Activity: Beginning with the line containing "Ochrana osobních údajů" and ending with the line containing "Блюда из свинины", write out each line of the records below exactly; pictures and lines outside that range are left out.

Data items:
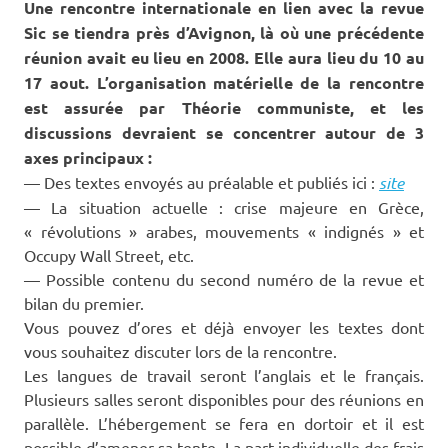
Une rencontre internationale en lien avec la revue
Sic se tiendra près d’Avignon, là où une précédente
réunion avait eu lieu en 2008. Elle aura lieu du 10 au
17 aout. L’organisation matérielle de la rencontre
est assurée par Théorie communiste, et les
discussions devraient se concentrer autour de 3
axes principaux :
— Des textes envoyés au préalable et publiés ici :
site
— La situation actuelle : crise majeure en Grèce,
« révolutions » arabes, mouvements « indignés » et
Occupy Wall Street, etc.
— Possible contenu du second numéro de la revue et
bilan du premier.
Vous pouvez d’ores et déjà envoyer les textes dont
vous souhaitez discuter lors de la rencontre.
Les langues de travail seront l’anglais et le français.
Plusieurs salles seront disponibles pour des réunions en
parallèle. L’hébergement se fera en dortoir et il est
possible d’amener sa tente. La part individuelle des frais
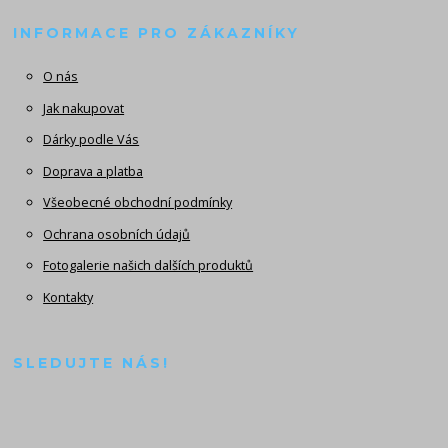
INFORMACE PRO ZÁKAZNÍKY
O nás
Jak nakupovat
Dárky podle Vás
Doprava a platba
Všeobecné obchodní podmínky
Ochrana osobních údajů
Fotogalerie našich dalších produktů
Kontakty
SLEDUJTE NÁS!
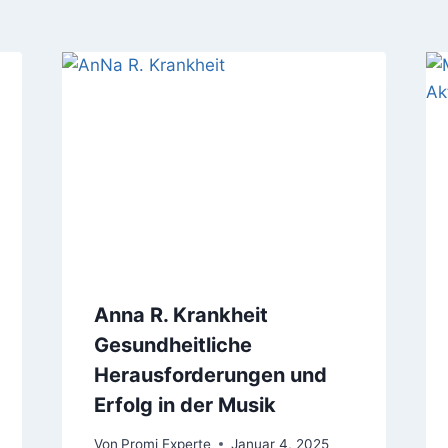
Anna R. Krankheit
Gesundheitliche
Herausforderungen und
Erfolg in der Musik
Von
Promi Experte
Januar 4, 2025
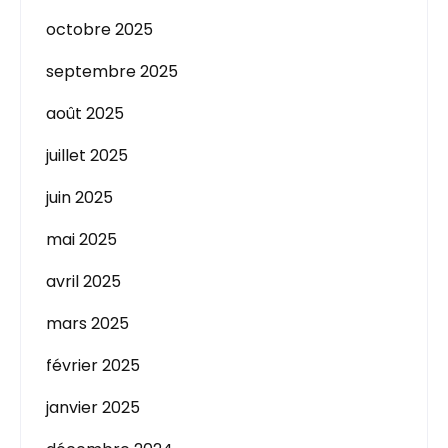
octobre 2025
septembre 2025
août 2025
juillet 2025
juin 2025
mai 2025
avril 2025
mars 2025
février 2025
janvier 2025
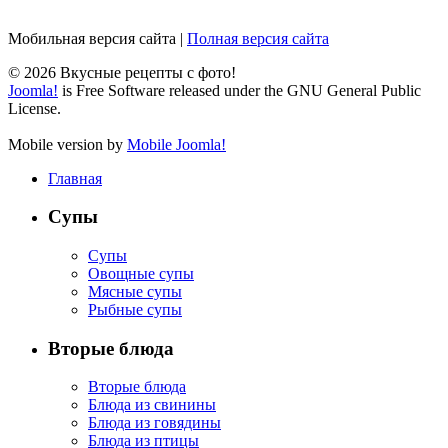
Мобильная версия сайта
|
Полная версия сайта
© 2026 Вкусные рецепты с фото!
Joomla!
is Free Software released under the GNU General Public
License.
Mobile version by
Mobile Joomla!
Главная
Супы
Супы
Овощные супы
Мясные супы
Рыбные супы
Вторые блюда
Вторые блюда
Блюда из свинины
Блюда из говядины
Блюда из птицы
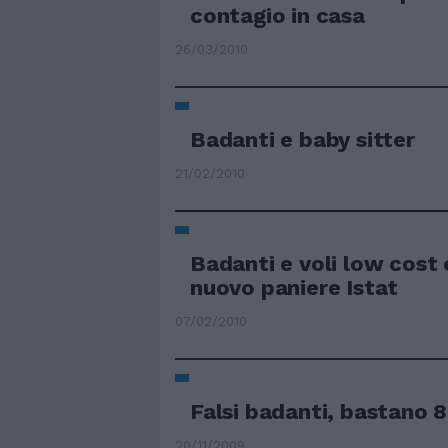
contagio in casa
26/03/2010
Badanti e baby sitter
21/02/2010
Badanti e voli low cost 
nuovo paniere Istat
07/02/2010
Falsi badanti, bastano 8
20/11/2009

Task output:
Ochrana osobních údajů
Fotogalerie našich dalších produktů
Kontakty
SLEDUJTE NÁS!
Anna R. Krankheit
Gesundheitliche
Herausforderungen und
Erfolg in der Musik
Von
Promi Experte
Januar 4, 2025
octobre 2025
septembre 2025
août 2025
juillet 2025
juin 2025
mai 2025
avril 2025
mars 2025
février 2025
janvier 2025
Мобильная версия сайта
|
Полная версия сайта
© 2026 Вкусные рецепты с фото!
Joomla!
is Free Software released under the GNU General Public
License.
Mobile version by
Mobile Joomla!
Главная
Супы
Супы
Овощные супы
Мясные супы
Рыбные супы
Вторые блюда
Вторые блюда
Блюда из свинины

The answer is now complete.